Wednesday, September 12, 2007

Plan for a better retirement life

better retirement plan

Why Retirement Planning?
Retirement planning is the real and urgent need for everyone. There are people out there, who hardly think about there retirement phase. Mostly young age group people live in the present. They do not care about the future. They spend most part of their earning in the latest mobile or car or the grand vacation to Europe. Sometimes people start planning lately when they are just a few years away from the retirement and I feel that would be too late. Its’ good to start saving for retirement at an earlier stage. As it will help in reducing financial pressure in old age and also enables to enjoy an ideal retirement, rather just a compromise.

Steps for a better retirement planning

# Plan for a better retirement life :
One should have a better plan for retirement before he/she invest for the retirement phase. Often people puzzle what to plan! Why to plan! And makes the thing complicated. But truly speaking Retirement Plan is nothing but your wish-list, how would you like to spend your retirement days.

Say for example, if you would like to spend your retirement days in a simple 2 bedroom flats with monthly expenses of Rs. 20,000 then you have to make a plan to save in that way from the beginning. When you plan for retirement, you must consider medical expenses and other contingencies and keep aside a part of money for those expenses too.

# Consult with a financial advisor :
Yeh, this part is very much essential while your retirement planning is rolling on the way. You should consult with a financial advisor and decide, how you are going to spend your life in retirement and for that how much you have to save now. Then your financial advisor will calculate and let you know, how much you need to save. Also tell you where to invest your savings so that you can achieve your retirement principal. He will chalk-out a plan and apply the same for you.

# Early beginner gains more :
Its universal truth and happens in retirement case as well. If people decide to contribute in retirement lately then there might be some initial resistance and protest. But whoever started early, would be enjoying contributing a small part of his earning with an aim to live worry free life in the old age. I know some people have some personal problems which hinder them to contribute in investments. But for the good future of your family and you, you have to sacrifice some part there.

Take an example of these three gentlemen John, Johny and Jhonson as follows

Present Age (yrs.)253035
Retirement Age (yrs.)606060
Investment duration (yrs.)353025
Monthly Investment (Rs.)500050005000
Returns per annum10%10%10%
Sum accumulated16,993,95510,314,2176,166,624

So, you can see after retirement John’s investment is much more than Johny and Johnson as he started 5 and 10 years earlier respectively. That’s not all, he also enjoyed all other benefits like reduces the tax to be paid out of income, reduce pension costs of employees, can be moved from one company’s plan to next.

# Avoid using your retirement investment :
Quite often people loose their control in financial emergencies either its small or big. They may have other ways to tackle that sort of situation but as I said people loose their control in emergencies and rush to withdraw from their retirement investments. If really there is no other option then definitely you can withdraw and solve the present problems. But you must try to deposit the amount you have used in your emergencies at the next opportunity.

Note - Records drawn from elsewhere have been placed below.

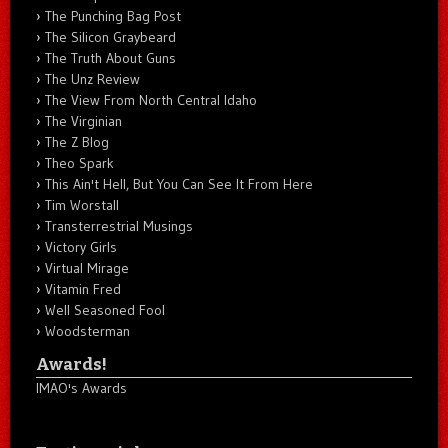
The Punching Bag Post
The Silicon Graybeard
The Truth About Guns
The Unz Review
The View From North Central Idaho
The Virginian
The Z Blog
Theo Spark
This Ain't Hell, But You Can See It From Here
Tim Worstall
Transterrestrial Musings
Victory Girls
Virtual Mirage
Vitamin Fred
Well Seasoned Fool
Woodsterman
Awards!
IMAO's Awards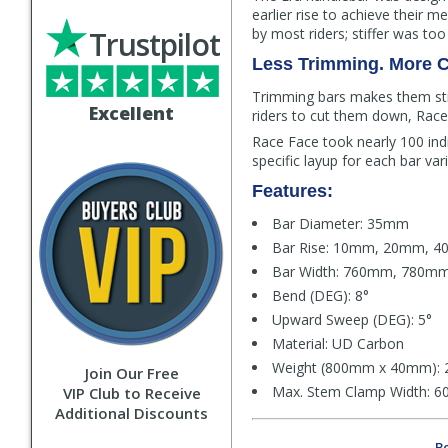
earlier rise to achieve their 
Trustpilot
by most riders; stiffer was too
Less Trimming. More C
Trimming bars makes them stif
Excellent
riders to cut them down, Race 
Race Face took nearly 100 ind
specific layup for each bar var
Features:
Bar Diameter: 35mm
Bar Rise: 10mm, 20mm, 
Bar Width: 760mm, 780m
Bend (DEG): 8°
Upward Sweep (DEG): 5°
Material: UD Carbon
Weight (800mm x 40mm): 
Join Our Free
Max. Stem Clamp Width: 60
VIP Club to Receive
Additional Discounts
Be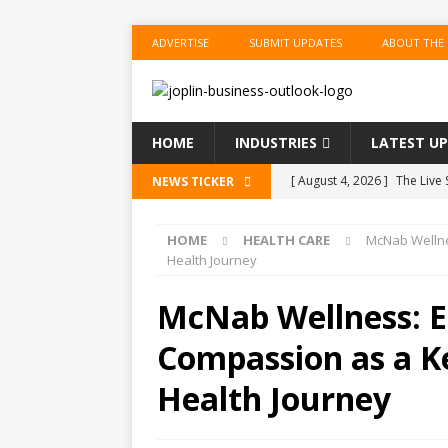
ADVERTISE
SUBMIT UPDATES
ABOUT THE
HOME
INDUSTRIES
LATEST U
[ August 4, 2026 ]
The Live
NEWS TICKER
BUSINESS
HOME
HEALTH CARE
McNab Wellne
[ August 4, 2026 ]
Mamdani 
Health Journey
the Shots
US BUSINESS
McNab Wellness: E
[ August 4, 2026 ]
SpaceX S
Compassion as a Ke
[ August 4, 2026 ]
SpaceX R
[ August 4, 2026 ]
FAA Inve
Health Journey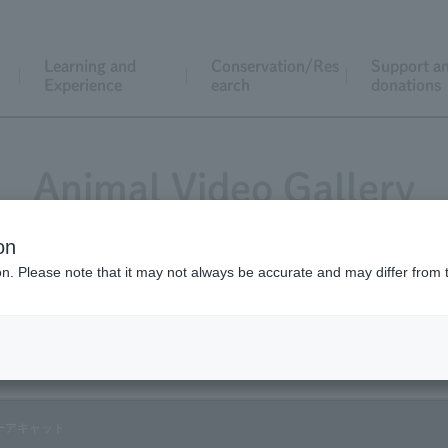
Learning and
Conservation/Res
Support a
Experience
earch
donations
Animal Video Gallery
on
ion. Please note that it may not always be accurate and may differ from 
Vol.09 August 2003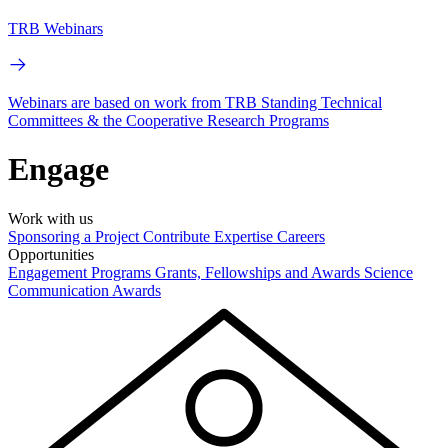
TRB Webinars
Webinars are based on work from TRB Standing Technical
Committees & the Cooperative Research Programs
Engage
Work with us
Sponsoring a Project
Contribute Expertise
Careers
Opportunities
Engagement Programs
Grants, Fellowships and Awards
Science
Communication Awards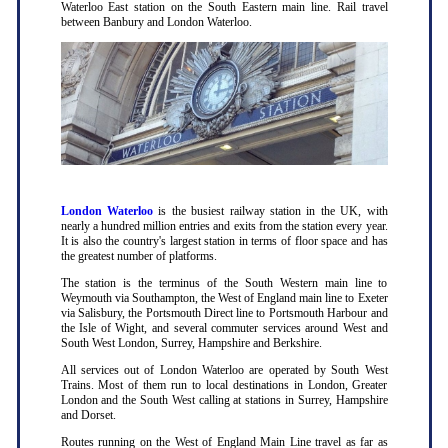
Waterloo East station on the South Eastern main line. Rail travel
between Banbury and London Waterloo.
London Waterloo
is the busiest railway station in the UK, with
nearly a hundred million entries and exits from the station every year.
It is also the country's largest station in terms of floor space and has
the greatest number of platforms.
The station is the terminus of the South Western main line to
Weymouth via Southampton, the West of England main line to Exeter
via Salisbury, the Portsmouth Direct line to Portsmouth Harbour and
the Isle of Wight, and several commuter services around West and
South West London, Surrey, Hampshire and Berkshire.
All services out of London Waterloo are operated by South West
Trains. Most of them run to local destinations in London, Greater
London and the South West calling at stations in Surrey, Hampshire
and Dorset.
Routes running on the West of England Main Line travel as far as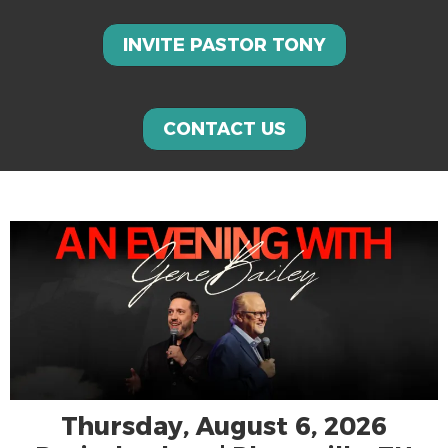
INVITE PASTOR TONY
CONTACT US
Thursday, August 6, 2026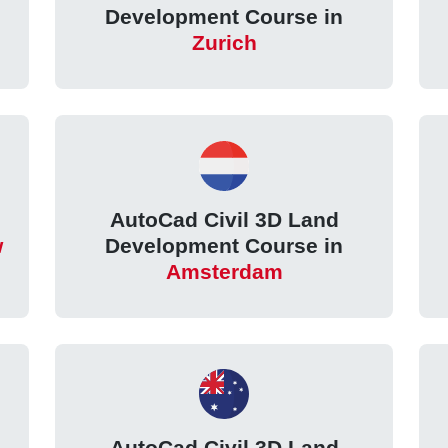
Development Course in
Zurich
AutoCad Civil 3D Land
w
Development Course in
Amsterdam
AutoCad Civil 3D Land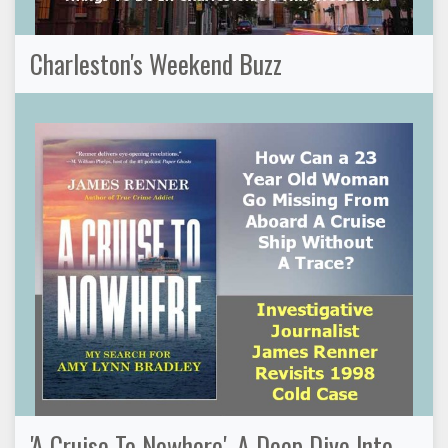
Charleston's Weekend Buzz
'A Cruise To Nowhere', A Deep Dive Into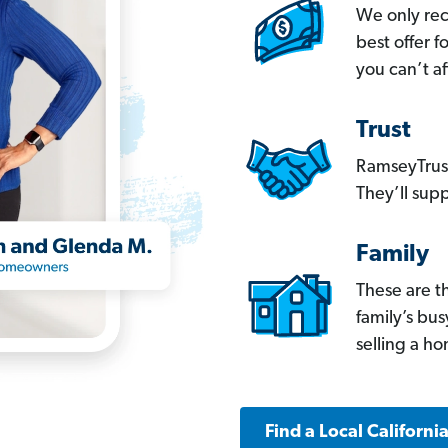
We only re
best offer 
you can’t af
Trust
RamseyTrust
They’ll supp
Family
These are t
family’s bu
selling a h
Find a Local Californi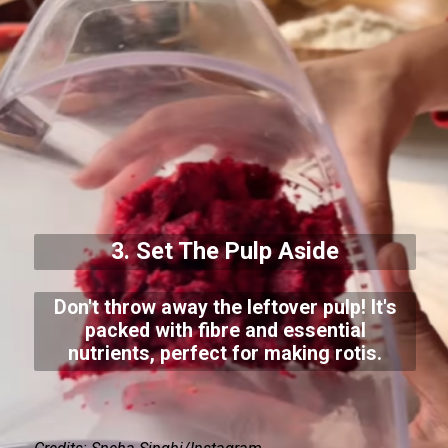
3. Set The Pulp Aside
Don't throw away the leftover pulp! It's
packed with fibre and essential
nutrients, perfect for making rotis.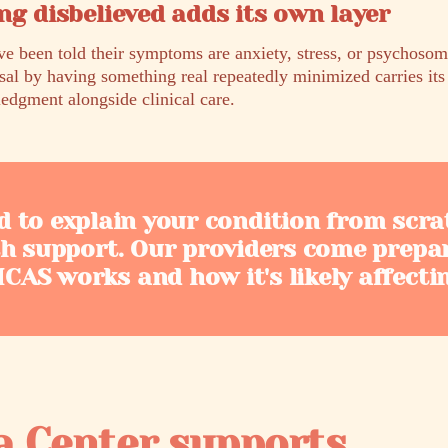
ng disbelieved adds its own layer
been told their symptoms are anxiety, stress, or psychosoma
sal by having something real repeatedly minimized carries it
edgment alongside clinical care.
d to explain your condition from scra
th support. Our providers come prepa
AS works and how it's likely affecti
a Center supports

# Follow-up your plan time to time :
Consulting with advisor, outlining and implementing the retirement plan, that’s not all. You should follow-up your plan from time to time to ensure that its on the right path, to meet your targeted return. And here your financial advisor plays an important role. He/She would observe all your investment status and put a stop on the investments that are not performing up to the mark and invest in alternative investments. With time as you grow closer to retirement the financial advisor starts decreasing the number of investments from risky assets like stocks and equity funds and invests into the fixed deposits.

It’s not that your income will be the same in your all working life. Suppose you start with Salary 50,000. After 5 years it will definitely go up to 75,000 to 90,000 depending on your experience. And you may start dreaming of a small Bunglow at the outskirts of the city instead of a 2 bedroom flat. Here also your financial advisor might come into play and have you change your investment plans based on any additional inputs you give him.